Symptoms



Solar urticaria typically begins suddenly in spring or summer. A few seconds or minutes after exposure to light (UVA, UVB or visible light), itchy wheals form on the skin in the areas that were exposed to the light. In rare cases wheal formation can also first appear several hours after solar exposure. Any portions of skin protected from the light generally remain unaffected. Lightweight clothing does not completely ward off UVA rays and visible light, meaning that solar urticaria can also appear on "covered" portions of the body. Once the sun exposure is discontinued, the symptoms disappear within 24 hours. Exposure to lower intensity rays may cause only redness or small wheals. This can complicate the process of differentiating between solar urticaria and other skin reactions triggered by light. If the entire body is exposed to radiation, then serious symptoms like respiratory distress, dizziness or anaphylactic shock can occur.

Ill. 7: Wavelengths of light and its importance for solar urticaria. The areas marked in yellow represent wavelengths that can trigger solar urticaria.

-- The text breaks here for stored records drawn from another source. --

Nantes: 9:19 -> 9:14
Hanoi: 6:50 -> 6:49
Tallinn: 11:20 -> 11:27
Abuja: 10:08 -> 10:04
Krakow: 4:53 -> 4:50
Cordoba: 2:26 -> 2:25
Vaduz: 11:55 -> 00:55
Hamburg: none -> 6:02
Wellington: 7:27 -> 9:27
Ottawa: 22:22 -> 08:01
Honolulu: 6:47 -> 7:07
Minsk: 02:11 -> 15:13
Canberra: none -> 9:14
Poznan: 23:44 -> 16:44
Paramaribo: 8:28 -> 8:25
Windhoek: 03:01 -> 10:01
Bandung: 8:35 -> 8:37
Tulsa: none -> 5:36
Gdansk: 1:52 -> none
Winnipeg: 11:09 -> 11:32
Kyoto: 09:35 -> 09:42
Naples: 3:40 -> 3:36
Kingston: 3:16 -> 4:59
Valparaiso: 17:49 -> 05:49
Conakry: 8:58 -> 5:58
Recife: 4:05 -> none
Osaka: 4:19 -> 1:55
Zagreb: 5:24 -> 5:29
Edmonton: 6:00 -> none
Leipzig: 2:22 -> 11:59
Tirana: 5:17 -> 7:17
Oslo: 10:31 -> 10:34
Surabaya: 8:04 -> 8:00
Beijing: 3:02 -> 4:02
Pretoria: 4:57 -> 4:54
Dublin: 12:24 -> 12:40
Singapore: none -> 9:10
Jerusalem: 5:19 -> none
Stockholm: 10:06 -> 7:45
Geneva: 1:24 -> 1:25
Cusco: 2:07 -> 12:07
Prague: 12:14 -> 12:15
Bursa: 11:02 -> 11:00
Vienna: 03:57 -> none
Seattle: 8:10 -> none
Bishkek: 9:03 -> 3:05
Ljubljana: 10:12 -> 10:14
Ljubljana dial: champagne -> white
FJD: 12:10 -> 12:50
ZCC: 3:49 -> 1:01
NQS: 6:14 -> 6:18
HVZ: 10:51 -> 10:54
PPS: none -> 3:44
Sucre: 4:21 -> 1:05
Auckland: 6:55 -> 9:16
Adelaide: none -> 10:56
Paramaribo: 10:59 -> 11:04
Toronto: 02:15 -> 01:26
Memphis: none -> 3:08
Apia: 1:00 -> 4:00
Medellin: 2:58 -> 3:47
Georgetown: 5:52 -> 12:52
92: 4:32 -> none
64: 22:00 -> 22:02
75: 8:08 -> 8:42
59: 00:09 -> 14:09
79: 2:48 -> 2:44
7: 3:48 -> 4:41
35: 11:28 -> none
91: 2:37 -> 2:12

Testing with precise light ranges has shown that patients are frequently only sensitive to a portion of the light spectrum, i.e. react only to radiation within a specific wavelength range (Ill. 7). These wavelength ranges are called the action spectrum. Most patients with solar urticaria (approx. 60%) are intolerant to visible light, roughly 30% react only to UVA radiation (300-400 nm wavelength, invisible to us). Less common is intolerance to UVB radiation (280–320 nm). It occasionally happens that patients react both to visible light and UV radiation. Interestingly, there are also patients whose urticaria is only triggered by the light of the sun, but for whom artificial light represents no problem.
For some 70% of patients with solar urticaria, there is a specific wavelength range beside the action spectrum that actually suppresses urticaria formation. This is called the "inhibition spectrum." The wavelengths of the inhibition spectrum are generally longer than those of the action spectrum: if, for example, the action spectrum lies in the UVA range with wavelengths of 320–400 nm, the inhibition spectrum would potentially lie in the visible light (400–780 nm). For most patients with solar urticaria, however, the inhibition of the urticaria only occurs if the exposure to the inhibition spectrum follows chronologically directly after the exposure to the action spectrum.

Potential misidentification

With heat urticaria, a very uncommon form of physical urticaria, wheals and itchiness occur at those spots on the skin that have been exposed to heat (e.g. warm water or warm air). This means that heat urticaria first occurring during the summer is occasionally misdiagnosed as solar urticaria. With solar urticaria, it's almost always the case that only those parts of the skin exposed to light are affected, whereas heat urticaria involves wheals on covered parts of the skin (heat generation). In case of doubt, heat and light testing should be performed to ascertain a clear diagnosis.
Sometimes the skin changes observed with polymorphous light eruption resemble those of solar urticaria. There are a few key differences, however. Those from polymorphous light eruption tend to last much longer (days!) and have an eczema-like, knotty character. The same is true of photoallergic and phototoxic contact eczema, and rare diseases like lupus erythematodes and porphyria.